All turns out well in the musical because Luisa realizes she was duped while she has her life left to live. She has time to reconcile with Matt, who has miraculously escaped under his own power. But Matt’s outcome isn’t historically likely, as 6 million Jews and 6.5 million others would testify about the horrors of WWII were they still alive. The living ancestors of 4 million Africans and First Nations people enslaved in the US before and during the Civil War (13% of the entire US population at the time) would definitely agree that the road back from this violation is generations long and uncertain. It exceeds my 3 generation estimate by generations. Even as we decry the “inhumane” behaviors represented by Bunce Island and Auschwitz, we are building private, for-profit prisons in the USA in 2025 to house people picked up off the street for the crime of existing. Our leaders are defining out of existence and legislating away the rights of “others” who do not agree with or fit into the narrative of the America First agenda and Project 2025. Will they next make otherness the basis for enslavement, as Hitler did?

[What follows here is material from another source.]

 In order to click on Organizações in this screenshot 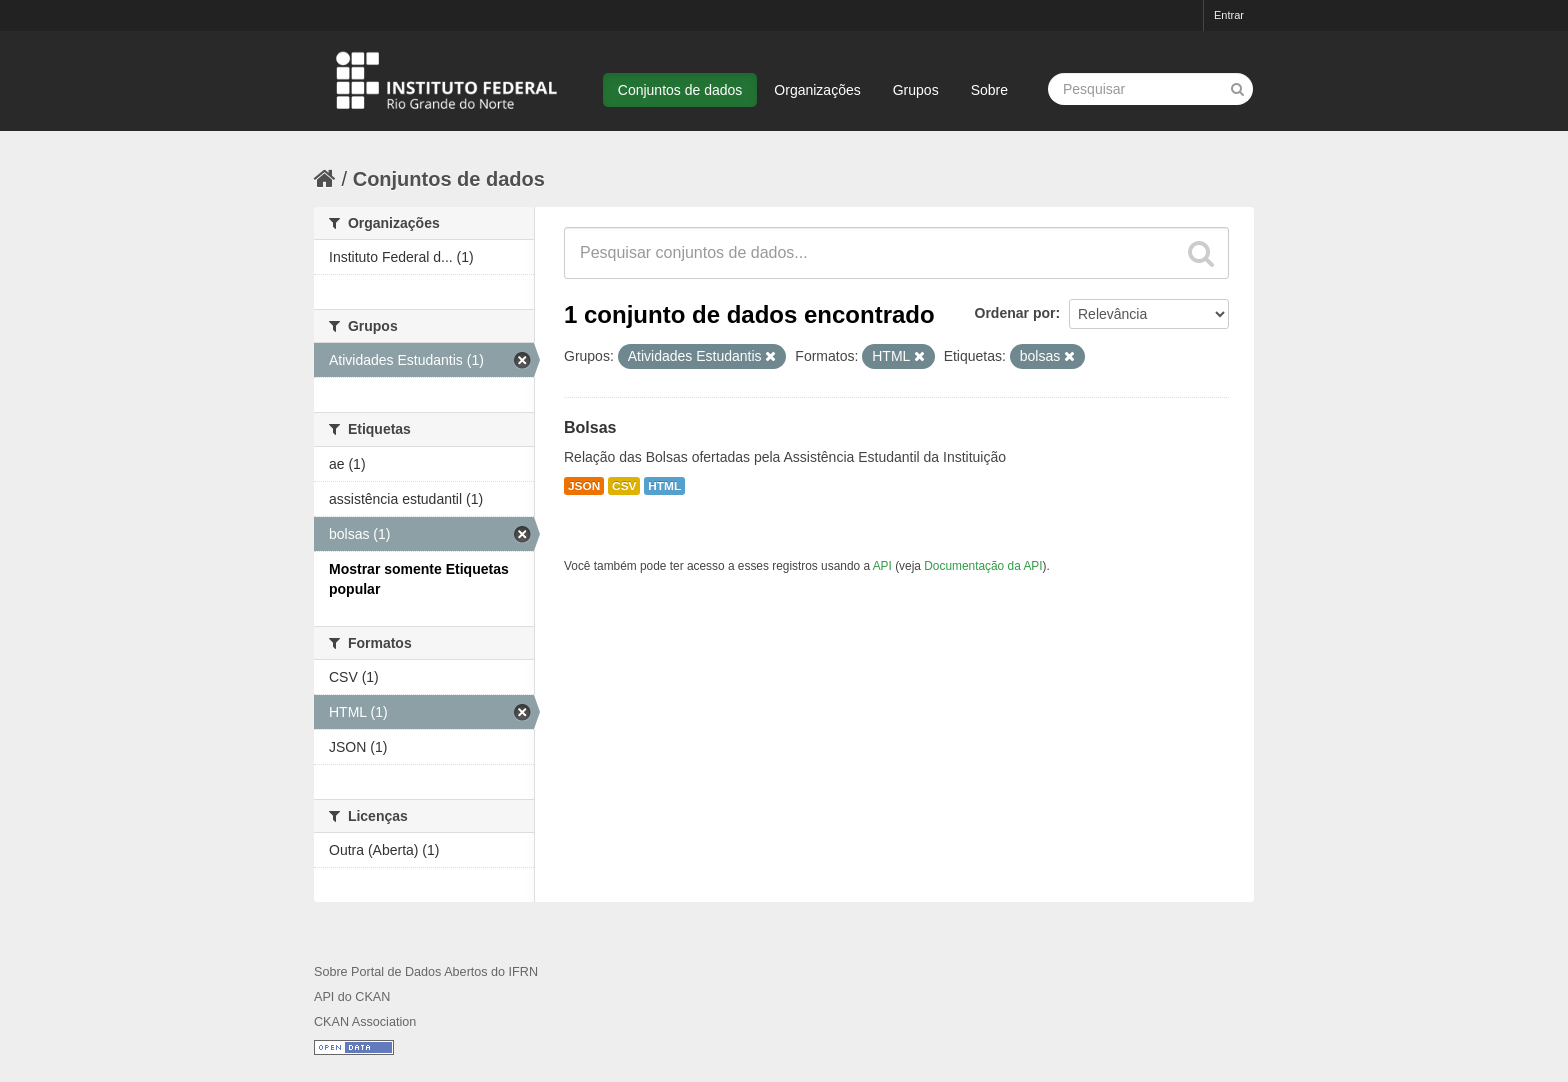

When they find that there are too many of those to effectively commodify, will they propose a secret plan to exterminate them as a more cost-effective way to resolve our discomfort and silence their awkward protesting voices? Has that already begun?
We have taken our culturally positive philosophy of caring and sharing as a means to spread peace and prosperity throughout the entire world, making it a safer place to live, and replaced it with a narrative of life as a zero sum game – where we must kill to live, impose poverty so that we might prosper more fully. We are arresting elected officials and citizens for being difficult or oppositional to the agenda. We use our armies, our police, and vigilantes to hunt, capture, and imprison people without recourse to justice. The laws are being changed as I write this to make it easier to do exactly that. Our prized possession – democracy- has been stolen from us.
Will America realize we’ve been duped while we still have life left in us and a chance to recover? Maybe?
I took the photo on the far left while visiting a historic site. It is a tiny island off the West African Coast of Sierra Leone. It represents my deepest questions of whether human decency is an oxymoron.
There is a fireplace still standing that was used to heat the branding irons used to mark the prisoners there. The corridor that families walked down as they sorted them into men, women, and children. Cannons lining the cliff to keep raiders and foreign governments from interceding or disrupting their enterprise operations.
[T]hese fortresses of enslavement are still in existence today… vulnerable people are overpowered and held against their will for profit, they are enslaved and their bodies commodified for the use of others.